Nur wenige Verluste seien während der Brut unter den Nestjungen zu verzeichnen gewesen. "Das weist auf die gute Futtersituation in diesem Jahr für Adebar hin", stellt Werner Blaschke fest.

Erste Voraussetzung für das erfolgreiche Storchenjahr war die rechtzeitige Ankunft der Großvögel aus dem Winterquartier in Afrika. "Alle Brutpaare sind bis zum 22. April da gewesen", sagt der Naturschützer.

Zwei Storchenjunge sind flügellahm auf die Wildtierpflegestation des Redderner Revierförsters eingeliefert worden. "Der Storch aus Biehlen ist gesund gepflegt worden und konnte sich mit seinen Artgenossen auf den Weg nach Afrika aufmachen", bestätigt Werner Blaschke.
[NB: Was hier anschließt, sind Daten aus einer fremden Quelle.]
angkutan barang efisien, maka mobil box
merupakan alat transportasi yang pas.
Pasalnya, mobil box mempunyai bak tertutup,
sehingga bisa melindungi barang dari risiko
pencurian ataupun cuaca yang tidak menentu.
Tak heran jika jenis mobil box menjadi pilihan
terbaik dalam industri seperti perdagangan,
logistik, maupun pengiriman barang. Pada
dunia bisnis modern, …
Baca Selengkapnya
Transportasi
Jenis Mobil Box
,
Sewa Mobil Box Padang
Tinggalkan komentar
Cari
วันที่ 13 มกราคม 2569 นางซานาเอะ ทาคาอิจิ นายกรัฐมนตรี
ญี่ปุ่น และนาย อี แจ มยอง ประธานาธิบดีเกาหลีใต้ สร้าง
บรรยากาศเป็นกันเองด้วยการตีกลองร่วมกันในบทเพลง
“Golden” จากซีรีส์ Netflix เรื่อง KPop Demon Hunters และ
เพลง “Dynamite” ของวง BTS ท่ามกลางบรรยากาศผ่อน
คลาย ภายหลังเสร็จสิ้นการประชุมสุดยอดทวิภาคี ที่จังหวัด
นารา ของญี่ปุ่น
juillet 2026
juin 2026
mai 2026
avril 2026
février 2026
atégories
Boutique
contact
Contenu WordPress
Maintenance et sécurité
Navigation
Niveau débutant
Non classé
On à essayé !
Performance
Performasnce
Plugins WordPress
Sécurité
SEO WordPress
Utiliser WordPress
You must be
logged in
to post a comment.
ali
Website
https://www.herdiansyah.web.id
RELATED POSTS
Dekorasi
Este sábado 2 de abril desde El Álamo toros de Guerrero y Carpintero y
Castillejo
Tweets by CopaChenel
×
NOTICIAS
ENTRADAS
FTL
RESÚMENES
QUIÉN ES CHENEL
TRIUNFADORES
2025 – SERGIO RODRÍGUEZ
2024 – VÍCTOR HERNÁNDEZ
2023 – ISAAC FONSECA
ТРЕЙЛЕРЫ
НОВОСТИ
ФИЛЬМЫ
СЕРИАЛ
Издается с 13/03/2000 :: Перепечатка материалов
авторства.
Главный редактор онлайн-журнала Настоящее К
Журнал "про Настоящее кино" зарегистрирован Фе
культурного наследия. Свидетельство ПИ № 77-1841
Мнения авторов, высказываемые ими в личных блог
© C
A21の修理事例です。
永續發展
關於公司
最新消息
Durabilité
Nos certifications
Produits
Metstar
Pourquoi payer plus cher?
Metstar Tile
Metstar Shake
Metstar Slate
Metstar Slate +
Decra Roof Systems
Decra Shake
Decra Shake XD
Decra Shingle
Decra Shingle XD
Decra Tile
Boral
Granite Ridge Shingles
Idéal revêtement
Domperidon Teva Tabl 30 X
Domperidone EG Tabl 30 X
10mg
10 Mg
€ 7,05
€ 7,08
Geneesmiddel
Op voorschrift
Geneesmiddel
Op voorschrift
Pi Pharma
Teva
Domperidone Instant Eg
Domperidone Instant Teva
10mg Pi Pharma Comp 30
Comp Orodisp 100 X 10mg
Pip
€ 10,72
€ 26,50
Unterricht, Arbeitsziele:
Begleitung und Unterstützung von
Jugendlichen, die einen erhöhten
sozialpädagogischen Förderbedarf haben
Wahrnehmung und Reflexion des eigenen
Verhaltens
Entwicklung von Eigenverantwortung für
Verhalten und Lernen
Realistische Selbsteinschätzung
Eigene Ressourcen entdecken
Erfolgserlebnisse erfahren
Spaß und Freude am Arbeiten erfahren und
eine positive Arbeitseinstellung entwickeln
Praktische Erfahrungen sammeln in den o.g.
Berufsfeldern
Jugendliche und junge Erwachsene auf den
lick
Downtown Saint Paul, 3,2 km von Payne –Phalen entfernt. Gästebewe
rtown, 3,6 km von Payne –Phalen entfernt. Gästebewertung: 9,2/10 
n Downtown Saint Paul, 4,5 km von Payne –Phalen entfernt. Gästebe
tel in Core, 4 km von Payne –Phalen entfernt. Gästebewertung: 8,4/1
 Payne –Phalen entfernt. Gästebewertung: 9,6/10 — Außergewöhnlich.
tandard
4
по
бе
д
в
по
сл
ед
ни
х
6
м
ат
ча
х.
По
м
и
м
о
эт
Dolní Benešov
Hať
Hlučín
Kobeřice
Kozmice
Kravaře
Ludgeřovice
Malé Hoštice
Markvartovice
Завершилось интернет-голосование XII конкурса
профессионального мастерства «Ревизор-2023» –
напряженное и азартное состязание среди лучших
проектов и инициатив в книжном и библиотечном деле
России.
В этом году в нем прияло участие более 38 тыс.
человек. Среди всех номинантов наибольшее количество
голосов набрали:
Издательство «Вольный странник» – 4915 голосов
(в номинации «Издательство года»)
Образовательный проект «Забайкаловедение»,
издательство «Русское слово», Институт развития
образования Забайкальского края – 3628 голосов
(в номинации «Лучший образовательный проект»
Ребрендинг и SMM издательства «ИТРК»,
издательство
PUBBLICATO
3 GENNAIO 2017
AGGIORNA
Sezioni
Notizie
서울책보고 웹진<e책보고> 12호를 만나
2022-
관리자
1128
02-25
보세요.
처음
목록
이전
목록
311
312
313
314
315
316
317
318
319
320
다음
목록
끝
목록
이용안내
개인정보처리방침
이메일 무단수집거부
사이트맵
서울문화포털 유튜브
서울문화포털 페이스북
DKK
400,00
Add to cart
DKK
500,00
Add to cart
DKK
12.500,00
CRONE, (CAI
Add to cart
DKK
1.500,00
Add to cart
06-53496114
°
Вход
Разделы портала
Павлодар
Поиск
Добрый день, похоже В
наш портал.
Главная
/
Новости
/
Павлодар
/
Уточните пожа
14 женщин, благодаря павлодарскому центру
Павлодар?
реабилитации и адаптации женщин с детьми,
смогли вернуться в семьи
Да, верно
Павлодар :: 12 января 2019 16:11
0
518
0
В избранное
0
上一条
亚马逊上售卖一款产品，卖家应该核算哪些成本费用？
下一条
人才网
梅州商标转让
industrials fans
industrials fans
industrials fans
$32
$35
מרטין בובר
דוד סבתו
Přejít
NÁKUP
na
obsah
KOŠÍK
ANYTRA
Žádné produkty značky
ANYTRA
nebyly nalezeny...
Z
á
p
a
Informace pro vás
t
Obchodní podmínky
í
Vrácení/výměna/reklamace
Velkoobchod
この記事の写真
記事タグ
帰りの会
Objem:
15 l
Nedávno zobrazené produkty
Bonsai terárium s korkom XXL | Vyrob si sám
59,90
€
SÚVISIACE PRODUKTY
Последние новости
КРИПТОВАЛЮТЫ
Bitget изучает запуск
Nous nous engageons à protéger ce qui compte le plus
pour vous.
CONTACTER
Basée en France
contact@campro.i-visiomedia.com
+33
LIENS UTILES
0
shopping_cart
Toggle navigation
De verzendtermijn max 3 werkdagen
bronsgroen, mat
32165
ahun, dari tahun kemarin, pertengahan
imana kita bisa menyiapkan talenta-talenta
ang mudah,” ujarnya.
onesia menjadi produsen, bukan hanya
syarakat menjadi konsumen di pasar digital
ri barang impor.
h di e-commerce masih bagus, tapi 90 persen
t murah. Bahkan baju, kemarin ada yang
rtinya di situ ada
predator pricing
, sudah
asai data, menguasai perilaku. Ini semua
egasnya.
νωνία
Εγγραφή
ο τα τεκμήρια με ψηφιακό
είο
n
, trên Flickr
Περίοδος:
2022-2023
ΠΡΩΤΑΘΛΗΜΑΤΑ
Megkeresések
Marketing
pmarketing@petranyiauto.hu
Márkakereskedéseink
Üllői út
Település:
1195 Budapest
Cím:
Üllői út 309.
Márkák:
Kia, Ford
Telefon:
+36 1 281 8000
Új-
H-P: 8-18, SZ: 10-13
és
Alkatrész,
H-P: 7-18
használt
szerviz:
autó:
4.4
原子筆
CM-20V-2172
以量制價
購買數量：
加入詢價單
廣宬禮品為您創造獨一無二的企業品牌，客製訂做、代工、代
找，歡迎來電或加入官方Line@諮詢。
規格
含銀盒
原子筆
Der Patient aus Schwarzbach wird gepflegt, der Ausgang sei noch ungewiss.

In diesem Sommer sind vier beringte Altstörche im Kreissüden registriert worden. Der Lindenauer Brutstorch, der vor sechs Jahren im sächsischen Gröden geschlüpft war und einen Kennring erhalten hatte, brütet demnach seit dem vergangenen Jahr in dem Dorf bei Ortrand. Das Tier war im Jahr 2009 schon einmal auf dem Herbstzug in Polen nachgewiesen worden. Werner Blaschke hofft nun darauf, dass alle Adebare gut im Winterquartier ankommen und im nächsten Frühjahr auch zurückkehren.